Por exemplo: a falta de convicção. Tite era rei de fazer concessões para imprensa, torcida, dirigentes. Mexia em times que estavam dando certo.

Desta vez não. E era fácil mexer. Reclamações de que o time era retranqueiro (o que, de fato, era) não faltaram. Mas ele não mudou.
Vicente Fonseca disse…
Sem dúvida. Eu não morro abraçado com técnico nenhum. Se vai bem, tem que elogiar; se vai mal, tem que criticar. O que não dá é pra mudar de conceito em relação a um técnico por causa de um mau trabalho.

Acho o Mano Menezes um treinador excelente, mesmo que seu trabalho na seleção seja péssimo. No Inter, Tite teve ótimos momentos no começo de 2009 (já disse, pra mim, o melhor Inter que já vi jogar foi aquele do começo daquele ano), mas se perdeu depois. Isso não significa que ele tenha virado um técnico ruim de uma hora para outra, nem um técnico ótimo agora, por causa do Corinthians.

É um técnico muito competente. E lamento que a direção do Grêmio não queira contratá-lo por "incompatibilidade de ideias". Diria que isso é bem preocupante, inclusive.
Igor Natusch disse…
Supor oportunismo alheio sem elementos para tal é o mais pobre dos argumentos. Lamento, apenas.
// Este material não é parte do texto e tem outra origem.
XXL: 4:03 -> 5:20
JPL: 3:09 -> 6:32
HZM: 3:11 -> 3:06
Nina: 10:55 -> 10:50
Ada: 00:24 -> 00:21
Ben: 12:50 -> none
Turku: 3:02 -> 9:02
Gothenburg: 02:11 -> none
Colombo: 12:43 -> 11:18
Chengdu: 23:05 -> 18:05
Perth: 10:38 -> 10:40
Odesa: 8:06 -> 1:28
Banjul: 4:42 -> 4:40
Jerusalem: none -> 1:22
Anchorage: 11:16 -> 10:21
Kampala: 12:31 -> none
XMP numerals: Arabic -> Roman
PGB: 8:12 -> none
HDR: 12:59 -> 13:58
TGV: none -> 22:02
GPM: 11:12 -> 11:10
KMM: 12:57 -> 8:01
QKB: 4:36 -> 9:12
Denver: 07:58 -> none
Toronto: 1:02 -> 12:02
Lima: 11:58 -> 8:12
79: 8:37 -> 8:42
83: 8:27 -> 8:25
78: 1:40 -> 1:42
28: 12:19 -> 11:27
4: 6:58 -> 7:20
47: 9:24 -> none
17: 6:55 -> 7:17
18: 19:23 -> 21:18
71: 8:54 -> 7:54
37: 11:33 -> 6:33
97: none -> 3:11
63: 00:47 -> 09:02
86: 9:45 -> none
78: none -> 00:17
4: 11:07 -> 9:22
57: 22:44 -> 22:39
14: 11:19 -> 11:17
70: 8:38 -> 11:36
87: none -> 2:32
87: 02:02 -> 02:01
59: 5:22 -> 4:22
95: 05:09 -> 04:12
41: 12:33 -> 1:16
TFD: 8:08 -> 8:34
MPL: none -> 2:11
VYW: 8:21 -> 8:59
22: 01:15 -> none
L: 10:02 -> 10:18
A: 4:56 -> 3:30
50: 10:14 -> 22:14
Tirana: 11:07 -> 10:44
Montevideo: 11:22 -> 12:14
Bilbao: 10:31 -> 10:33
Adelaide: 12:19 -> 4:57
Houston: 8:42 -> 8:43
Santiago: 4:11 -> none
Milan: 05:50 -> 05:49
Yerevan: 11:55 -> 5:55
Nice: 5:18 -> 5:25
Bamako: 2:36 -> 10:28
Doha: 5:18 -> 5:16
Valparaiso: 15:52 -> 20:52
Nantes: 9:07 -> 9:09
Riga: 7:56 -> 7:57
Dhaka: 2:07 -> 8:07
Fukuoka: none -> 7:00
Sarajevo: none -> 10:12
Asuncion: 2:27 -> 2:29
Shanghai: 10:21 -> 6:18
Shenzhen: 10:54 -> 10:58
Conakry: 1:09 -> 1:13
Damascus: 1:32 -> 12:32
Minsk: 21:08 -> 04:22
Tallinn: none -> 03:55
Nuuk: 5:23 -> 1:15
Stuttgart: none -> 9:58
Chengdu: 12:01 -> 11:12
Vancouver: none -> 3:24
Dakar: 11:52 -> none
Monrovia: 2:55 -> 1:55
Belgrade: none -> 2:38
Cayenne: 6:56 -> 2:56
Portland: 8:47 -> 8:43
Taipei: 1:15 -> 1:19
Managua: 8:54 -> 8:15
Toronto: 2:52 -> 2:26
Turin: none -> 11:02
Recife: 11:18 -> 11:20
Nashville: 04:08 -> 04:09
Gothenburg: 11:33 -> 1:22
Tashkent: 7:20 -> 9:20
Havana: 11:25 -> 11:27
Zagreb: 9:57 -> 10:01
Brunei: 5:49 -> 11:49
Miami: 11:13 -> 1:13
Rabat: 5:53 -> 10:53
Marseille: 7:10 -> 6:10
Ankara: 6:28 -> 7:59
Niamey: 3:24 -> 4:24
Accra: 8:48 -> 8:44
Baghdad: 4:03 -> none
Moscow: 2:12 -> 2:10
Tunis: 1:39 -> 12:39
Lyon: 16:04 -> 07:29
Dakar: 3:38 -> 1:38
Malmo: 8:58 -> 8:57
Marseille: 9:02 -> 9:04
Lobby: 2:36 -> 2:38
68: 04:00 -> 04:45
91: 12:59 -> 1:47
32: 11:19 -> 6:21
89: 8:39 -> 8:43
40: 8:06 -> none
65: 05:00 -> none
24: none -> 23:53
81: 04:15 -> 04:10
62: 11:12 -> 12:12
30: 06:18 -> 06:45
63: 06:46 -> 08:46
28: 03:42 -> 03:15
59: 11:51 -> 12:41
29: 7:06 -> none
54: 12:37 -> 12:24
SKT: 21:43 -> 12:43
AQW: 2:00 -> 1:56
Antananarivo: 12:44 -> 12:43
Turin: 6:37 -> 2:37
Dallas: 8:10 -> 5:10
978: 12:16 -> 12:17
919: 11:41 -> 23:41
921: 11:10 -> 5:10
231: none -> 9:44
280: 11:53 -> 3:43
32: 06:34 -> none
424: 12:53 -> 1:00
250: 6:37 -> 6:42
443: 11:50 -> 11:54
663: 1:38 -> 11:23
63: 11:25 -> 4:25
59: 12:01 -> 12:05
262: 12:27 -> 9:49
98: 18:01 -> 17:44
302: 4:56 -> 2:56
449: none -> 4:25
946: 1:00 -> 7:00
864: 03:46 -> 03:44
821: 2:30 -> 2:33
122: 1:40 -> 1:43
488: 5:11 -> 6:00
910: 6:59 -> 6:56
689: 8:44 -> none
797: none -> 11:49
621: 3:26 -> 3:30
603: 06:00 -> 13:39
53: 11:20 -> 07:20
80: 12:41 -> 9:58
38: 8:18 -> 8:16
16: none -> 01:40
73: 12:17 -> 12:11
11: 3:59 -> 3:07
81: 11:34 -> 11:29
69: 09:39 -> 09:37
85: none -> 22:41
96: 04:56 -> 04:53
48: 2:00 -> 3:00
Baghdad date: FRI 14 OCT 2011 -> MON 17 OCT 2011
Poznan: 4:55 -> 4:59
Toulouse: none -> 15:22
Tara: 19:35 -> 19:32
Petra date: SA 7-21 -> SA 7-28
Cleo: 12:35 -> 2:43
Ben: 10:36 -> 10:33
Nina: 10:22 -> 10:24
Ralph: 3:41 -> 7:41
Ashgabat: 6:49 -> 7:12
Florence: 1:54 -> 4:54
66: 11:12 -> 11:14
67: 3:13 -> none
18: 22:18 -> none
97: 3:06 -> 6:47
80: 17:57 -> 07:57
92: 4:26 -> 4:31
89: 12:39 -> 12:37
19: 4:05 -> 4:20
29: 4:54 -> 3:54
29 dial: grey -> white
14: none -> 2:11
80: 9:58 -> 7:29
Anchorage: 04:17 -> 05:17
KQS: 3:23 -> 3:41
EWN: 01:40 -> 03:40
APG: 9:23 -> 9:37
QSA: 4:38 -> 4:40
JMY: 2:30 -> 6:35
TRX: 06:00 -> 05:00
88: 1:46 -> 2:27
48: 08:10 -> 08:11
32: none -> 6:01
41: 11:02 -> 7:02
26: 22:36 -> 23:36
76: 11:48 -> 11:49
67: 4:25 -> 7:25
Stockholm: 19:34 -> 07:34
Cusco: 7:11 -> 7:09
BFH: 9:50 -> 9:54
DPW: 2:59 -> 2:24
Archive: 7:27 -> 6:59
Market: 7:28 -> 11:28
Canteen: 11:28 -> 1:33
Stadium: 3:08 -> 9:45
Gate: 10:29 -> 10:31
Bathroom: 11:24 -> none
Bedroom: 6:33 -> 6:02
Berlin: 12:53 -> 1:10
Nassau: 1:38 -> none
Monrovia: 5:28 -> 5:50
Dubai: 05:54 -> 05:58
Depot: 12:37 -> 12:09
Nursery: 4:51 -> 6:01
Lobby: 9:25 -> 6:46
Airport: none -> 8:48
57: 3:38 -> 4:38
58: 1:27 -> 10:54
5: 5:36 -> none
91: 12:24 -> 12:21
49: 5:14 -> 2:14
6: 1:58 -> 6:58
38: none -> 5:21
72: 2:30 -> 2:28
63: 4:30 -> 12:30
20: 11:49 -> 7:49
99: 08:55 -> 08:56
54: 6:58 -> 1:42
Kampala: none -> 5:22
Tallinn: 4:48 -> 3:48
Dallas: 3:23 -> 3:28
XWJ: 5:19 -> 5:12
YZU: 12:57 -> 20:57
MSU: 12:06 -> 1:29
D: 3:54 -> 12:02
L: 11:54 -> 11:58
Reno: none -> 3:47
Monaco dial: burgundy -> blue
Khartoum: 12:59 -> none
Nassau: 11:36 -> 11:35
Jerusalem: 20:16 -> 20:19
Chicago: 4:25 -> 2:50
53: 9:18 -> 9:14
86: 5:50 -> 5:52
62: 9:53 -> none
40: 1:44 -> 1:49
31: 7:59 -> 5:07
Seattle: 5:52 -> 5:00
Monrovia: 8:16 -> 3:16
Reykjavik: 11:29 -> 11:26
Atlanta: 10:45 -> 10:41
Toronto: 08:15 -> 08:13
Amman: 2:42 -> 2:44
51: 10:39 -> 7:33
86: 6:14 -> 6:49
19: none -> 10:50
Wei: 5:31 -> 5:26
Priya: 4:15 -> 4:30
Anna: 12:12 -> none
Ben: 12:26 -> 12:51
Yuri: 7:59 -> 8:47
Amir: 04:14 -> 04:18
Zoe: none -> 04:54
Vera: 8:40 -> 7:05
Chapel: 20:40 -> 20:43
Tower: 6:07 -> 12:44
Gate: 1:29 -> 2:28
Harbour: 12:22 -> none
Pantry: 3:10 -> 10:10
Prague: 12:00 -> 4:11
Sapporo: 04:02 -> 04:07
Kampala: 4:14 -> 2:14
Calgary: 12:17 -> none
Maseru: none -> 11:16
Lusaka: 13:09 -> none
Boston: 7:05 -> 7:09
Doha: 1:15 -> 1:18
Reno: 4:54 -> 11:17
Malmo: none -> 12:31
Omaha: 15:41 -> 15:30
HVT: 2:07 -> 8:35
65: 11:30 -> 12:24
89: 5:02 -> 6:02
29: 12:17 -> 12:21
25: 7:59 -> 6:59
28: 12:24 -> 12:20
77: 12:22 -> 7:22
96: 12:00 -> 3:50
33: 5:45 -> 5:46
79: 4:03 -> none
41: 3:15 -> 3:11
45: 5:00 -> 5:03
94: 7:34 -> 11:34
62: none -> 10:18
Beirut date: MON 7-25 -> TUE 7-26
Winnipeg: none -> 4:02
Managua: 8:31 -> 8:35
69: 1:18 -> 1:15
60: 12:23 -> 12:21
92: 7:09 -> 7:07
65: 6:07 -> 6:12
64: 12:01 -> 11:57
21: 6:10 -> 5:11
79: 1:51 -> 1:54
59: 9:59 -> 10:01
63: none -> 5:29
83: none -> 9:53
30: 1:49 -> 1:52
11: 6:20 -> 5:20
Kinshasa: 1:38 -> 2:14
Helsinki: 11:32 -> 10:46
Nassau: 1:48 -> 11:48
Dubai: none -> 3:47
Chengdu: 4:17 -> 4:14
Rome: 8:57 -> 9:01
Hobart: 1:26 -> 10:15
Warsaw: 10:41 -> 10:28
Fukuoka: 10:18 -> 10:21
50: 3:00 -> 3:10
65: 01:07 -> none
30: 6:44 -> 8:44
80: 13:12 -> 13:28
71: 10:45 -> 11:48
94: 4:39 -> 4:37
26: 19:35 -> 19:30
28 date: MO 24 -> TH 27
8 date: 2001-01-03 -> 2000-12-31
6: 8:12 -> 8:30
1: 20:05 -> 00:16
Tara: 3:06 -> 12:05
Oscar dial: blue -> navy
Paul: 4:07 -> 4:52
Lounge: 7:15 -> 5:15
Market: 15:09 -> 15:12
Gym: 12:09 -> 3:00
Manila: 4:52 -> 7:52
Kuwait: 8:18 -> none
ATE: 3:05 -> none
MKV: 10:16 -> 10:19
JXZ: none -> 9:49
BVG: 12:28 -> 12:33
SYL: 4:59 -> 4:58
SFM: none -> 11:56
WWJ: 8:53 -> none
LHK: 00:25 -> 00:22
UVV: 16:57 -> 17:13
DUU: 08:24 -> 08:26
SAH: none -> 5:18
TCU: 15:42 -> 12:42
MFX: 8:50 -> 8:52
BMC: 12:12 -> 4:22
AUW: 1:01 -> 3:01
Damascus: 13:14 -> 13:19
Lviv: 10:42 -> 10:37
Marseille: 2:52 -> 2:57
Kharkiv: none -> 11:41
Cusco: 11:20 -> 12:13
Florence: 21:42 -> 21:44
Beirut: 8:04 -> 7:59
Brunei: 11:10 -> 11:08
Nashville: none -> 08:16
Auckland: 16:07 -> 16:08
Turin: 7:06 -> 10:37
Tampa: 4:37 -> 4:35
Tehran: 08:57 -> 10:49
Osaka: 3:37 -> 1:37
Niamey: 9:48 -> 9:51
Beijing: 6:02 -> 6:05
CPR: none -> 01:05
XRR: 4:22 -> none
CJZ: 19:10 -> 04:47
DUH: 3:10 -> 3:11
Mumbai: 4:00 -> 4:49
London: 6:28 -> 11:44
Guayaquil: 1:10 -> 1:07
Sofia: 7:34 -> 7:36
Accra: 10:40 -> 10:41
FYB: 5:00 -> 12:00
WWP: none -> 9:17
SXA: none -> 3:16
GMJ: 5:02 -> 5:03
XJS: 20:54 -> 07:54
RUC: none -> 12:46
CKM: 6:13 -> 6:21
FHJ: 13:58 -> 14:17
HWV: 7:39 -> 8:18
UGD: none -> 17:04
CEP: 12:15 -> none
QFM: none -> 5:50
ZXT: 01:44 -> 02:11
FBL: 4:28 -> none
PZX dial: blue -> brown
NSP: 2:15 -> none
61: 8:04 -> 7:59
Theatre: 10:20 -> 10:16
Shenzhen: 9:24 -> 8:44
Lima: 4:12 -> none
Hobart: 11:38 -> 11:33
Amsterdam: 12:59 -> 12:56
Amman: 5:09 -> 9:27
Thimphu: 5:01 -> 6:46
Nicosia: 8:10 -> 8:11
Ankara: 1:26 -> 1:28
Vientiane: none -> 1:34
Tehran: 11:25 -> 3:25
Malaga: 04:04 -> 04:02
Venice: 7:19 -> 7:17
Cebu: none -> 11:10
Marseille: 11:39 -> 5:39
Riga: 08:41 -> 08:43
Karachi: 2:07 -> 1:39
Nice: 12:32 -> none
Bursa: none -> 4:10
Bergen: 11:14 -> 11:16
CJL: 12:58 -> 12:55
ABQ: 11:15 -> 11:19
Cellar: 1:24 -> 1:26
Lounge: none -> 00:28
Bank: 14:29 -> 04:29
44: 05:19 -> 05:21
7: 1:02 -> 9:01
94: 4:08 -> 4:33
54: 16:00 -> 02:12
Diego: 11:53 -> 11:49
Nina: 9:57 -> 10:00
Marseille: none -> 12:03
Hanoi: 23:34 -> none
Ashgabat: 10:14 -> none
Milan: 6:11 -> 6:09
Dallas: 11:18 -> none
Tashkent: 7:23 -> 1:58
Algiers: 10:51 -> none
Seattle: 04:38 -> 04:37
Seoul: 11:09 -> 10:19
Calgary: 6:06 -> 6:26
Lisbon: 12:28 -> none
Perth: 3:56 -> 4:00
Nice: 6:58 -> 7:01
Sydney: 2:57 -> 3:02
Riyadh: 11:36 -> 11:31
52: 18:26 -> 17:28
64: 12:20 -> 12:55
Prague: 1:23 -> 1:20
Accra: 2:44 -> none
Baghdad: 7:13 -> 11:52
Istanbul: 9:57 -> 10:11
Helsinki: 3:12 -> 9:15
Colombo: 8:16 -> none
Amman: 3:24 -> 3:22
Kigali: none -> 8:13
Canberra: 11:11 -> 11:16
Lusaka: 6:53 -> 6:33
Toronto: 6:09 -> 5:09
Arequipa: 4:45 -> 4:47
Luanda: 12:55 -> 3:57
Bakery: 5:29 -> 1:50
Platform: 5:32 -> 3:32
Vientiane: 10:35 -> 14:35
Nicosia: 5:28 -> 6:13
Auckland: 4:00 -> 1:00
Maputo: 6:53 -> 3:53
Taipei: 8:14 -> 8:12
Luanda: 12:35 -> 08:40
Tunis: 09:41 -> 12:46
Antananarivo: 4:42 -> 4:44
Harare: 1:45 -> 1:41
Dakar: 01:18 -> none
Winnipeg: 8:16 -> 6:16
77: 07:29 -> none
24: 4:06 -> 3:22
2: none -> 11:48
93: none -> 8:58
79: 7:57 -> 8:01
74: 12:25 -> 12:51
Quanto ao Tite ter problemas no quesito convicção (algo que realmente aconteceu em certas oportunidades, como aponta o Prestes), acho que é um defeito que se manifesta quando ele se sente inseguro no cargo que ocupa - algo natural, no fundo, para todos os profissionais que gostam do seu emprego e começam a acomodar interesses para mantê-lo. O caso das "ovelhinhas", por ex, se deu quando ele tinha um bom tempo de casa no Grêmio. Mesma coisa no Internacional. Não me parece algo INTRÍNSECO a Adenor Bacchi, e sim um recurso em momentos de tensão.
Marcelo Sperling disse…
que seja também um tapa na cara do inter, que esculachou esse treinador pra dar lugar a sabe-se lá quem.
Vine disse…
Lembro de dois momentos bem distintos do Tite no Inter. O primeiro foi no primeiro jogo da final da Sul-Americana em 2008, onde Guiñazu foi expulso, em seguida o Inter fez gol de pênalti e o time passou a jogar com duas linhas de quatro, de forma perfeita, anulando o Estudiantes. Fiquei sabendo, na época, que, quando desempregado, Tite viajou pra Europa apenas pra observar como funcionava um time com essas duas linhas. Treinador interessado e apaixonado pelo trabalho, portanto.
Já o segundo foi durante 2009, onde o Inter tinha um time até bem montado, mas quase nulo no ataque (ao menos era o que eu observava). O time jogava de modo feio, pouco eficiente, embora não perdesse muitos jogos. Eu era um que pedia sua saída. Quando aconteceu, percebi que, com ele, o Inter brigava o tempo inteiro pelo título brasileiro...

Só pra terminar, acho que ele deu uma amadurecida legal no Corinthians. Sabe-se lá se foi por causa da filosofia do clube, da pressão, do grupo, etc, mas ele realmente teve um crescimento.